In the copy you make, include no pictures, and transcribe every record exactly.

■ **DATA SUPPLIED**:
————
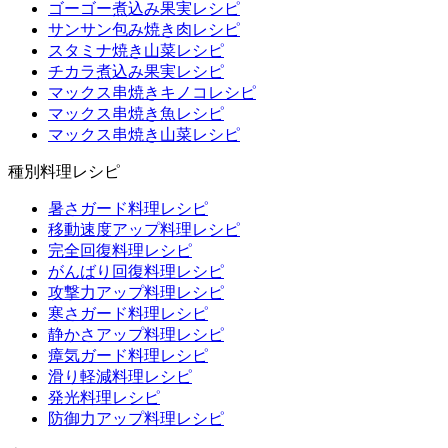
ゴーゴー煮込み果実レシピ
サンサン包み焼き肉レシピ
スタミナ焼き山菜レシピ
チカラ煮込み果実レシピ
マックス串焼きキノコレシピ
マックス串焼き魚レシピ
マックス串焼き山菜レシピ
種別料理レシピ
暑さガード料理レシピ
移動速度アップ料理レシピ
完全回復料理レシピ
がんばり回復料理レシピ
攻撃力アップ料理レシピ
寒さガード料理レシピ
静かさアップ料理レシピ
瘴気ガード料理レシピ
滑り軽減料理レシピ
発光料理レシピ
防御力アップ料理レシピ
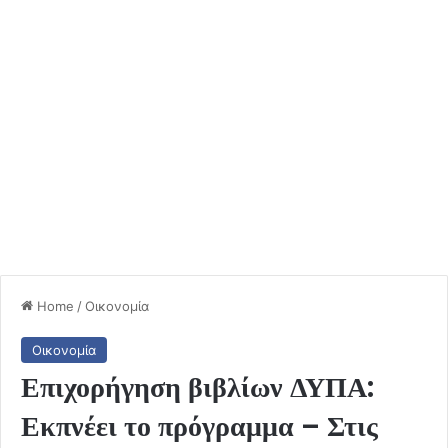
Home
/
Οικονομία
Οικονομία
Επιχορήγηση βιβλίων ΔΥΠΑ:
Εκπνέει το πρόγραμμα – Στις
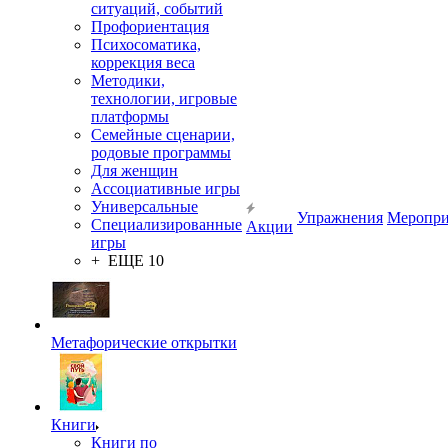
ситуаций, событий
Профориентация
Психосоматика,
коррекция веса
Методики,
технологии, игровые
платформы
Семейные сценарии,
родовые программы
Для женщин
Ассоциативные игры
Универсальные
Упражнения
Меропри
Специализированные
Акции
игры
+ ЕЩЕ 10
Метафорические открытки
Книги
Книги по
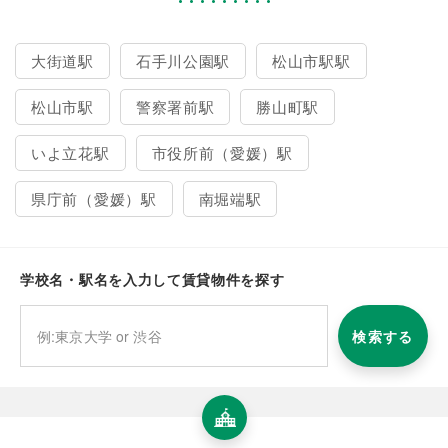
大街道駅
石手川公園駅
松山市駅駅
松山市駅
警察署前駅
勝山町駅
いよ立花駅
市役所前（愛媛）駅
県庁前（愛媛）駅
南堀端駅
学校名・駅名を入力して賃貸物件を探す
検索する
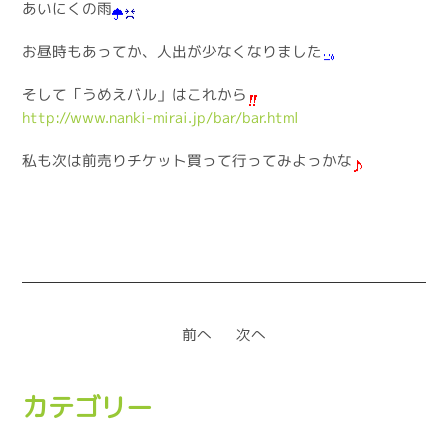
あいにくの雨
お昼時もあってか、人出が少なくなりました
そして「うめえバル」はこれから
http://www.nanki-mirai.jp/bar/bar.html
私も次は前売りチケット買って行ってみよっかな
前へ
次へ
カテゴリー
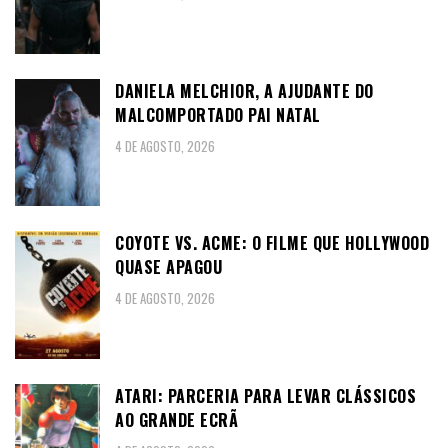
DANIELA MELCHIOR, A AJUDANTE DO
MALCOMPORTADO PAI NATAL
4 DE AGOSTO, 2026
COYOTE VS. ACME: O FILME QUE HOLLYWOOD
QUASE APAGOU
4 DE AGOSTO, 2026
ATARI: PARCERIA PARA LEVAR CLÁSSICOS
AO GRANDE ECRÃ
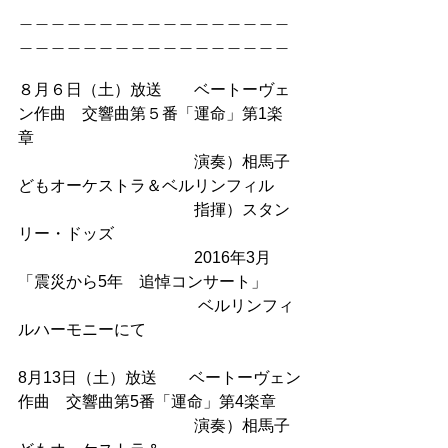
＿＿＿＿＿＿＿＿＿＿＿＿＿＿＿＿＿
＿＿＿＿＿＿＿＿＿＿＿＿＿＿＿＿＿
８月６日（土）放送　　ベートーヴェ
ン作曲　交響曲第５番「運命」第1楽
章　
　　　　　　　　　　　演奏）相馬子
どもオーケストラ＆ベルリンフィル　
　　　　　　　　　　　指揮）スタン
リー・ドッズ
　　　　　　　　　　　2016年3月　
「震災から5年　追悼コンサート」
　　　 　　　　　　　　ベルリンフィ
ルハーモニーにて
8月13日（土）放送　　ベートーヴェン
作曲　交響曲第5番「運命」第4楽章
　　　　　　　　　　　演奏）相馬子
————
■ **WORKED SOLUTION**:
ゴーゴー煮込み果実レシピ
サンサン包み焼き肉レシピ
スタミナ焼き山菜レシピ
チカラ煮込み果実レシピ
マックス串焼きキノコレシピ
マックス串焼き魚レシピ
マックス串焼き山菜レシピ
種別料理レシピ
暑さガード料理レシピ
移動速度アップ料理レシピ
完全回復料理レシピ
がんばり回復料理レシピ
攻撃力アップ料理レシピ
寒さガード料理レシピ
静かさアップ料理レシピ
瘴気ガード料理レシピ
滑り軽減料理レシピ
発光料理レシピ
防御力アップ料理レシピ
Home
/
Οικονομία
Οικονομία
Επιχορήγηση βιβλίων ΔΥΠΑ:
Εκπνέει το πρόγραμμα – Στις
ситуаций, событий
Профориентация
Психосоматика,
коррекция веса
Методики,
технологии, игровые
платформы
Семейные сценарии,
родовые программы
Для женщин
Ассоциативные игры
Универсальные
Упражнения
Меропри
Специализированные
Акции
игры
+ ЕЩЕ 10
Метафорические открытки
Книги
Книги по
大街道駅
石手川公園駅
松山市駅駅
松山市駅
警察署前駅
勝山町駅
いよ立花駅
市役所前（愛媛）駅
県庁前（愛媛）駅
南堀端駅
学校名・駅名を入力して賃貸物件を探す
検索する
あいにくの雨
お昼時もあってか、人出が少なくなりました
そして「うめえバル」はこれから
http://www.nanki-mirai.jp/bar/bar.html
私も次は前売りチケット買って行ってみよっかな
前へ
次へ
カテゴリー
DANIELA MELCHIOR, A AJUDANTE DO
MALCOMPORTADO PAI NATAL
4 DE AGOSTO, 2026
COYOTE VS. ACME: O FILME QUE HOLLYWOOD
QUASE APAGOU
4 DE AGOSTO, 2026
ATARI: PARCERIA PARA LEVAR CLÁSSICOS
AO GRANDE ECRÃ
＿＿＿＿＿＿＿＿＿＿＿＿＿＿＿＿＿
＿＿＿＿＿＿＿＿＿＿＿＿＿＿＿＿＿
８月６日（土）放送　　ベートーヴェ
ン作曲　交響曲第５番「運命」第1楽
章　
　　　　　　　　　　　演奏）相馬子
どもオーケストラ＆ベルリンフィル　
　　　　　　　　　　　指揮）スタン
リー・ドッズ
　　　　　　　　　　　2016年3月　
「震災から5年　追悼コンサート」
　　　 　　　　　　　　ベルリンフィ
ルハーモニーにて
8月13日（土）放送　　ベートーヴェン
作曲　交響曲第5番「運命」第4楽章
　　　　　　　　　　　演奏）相馬子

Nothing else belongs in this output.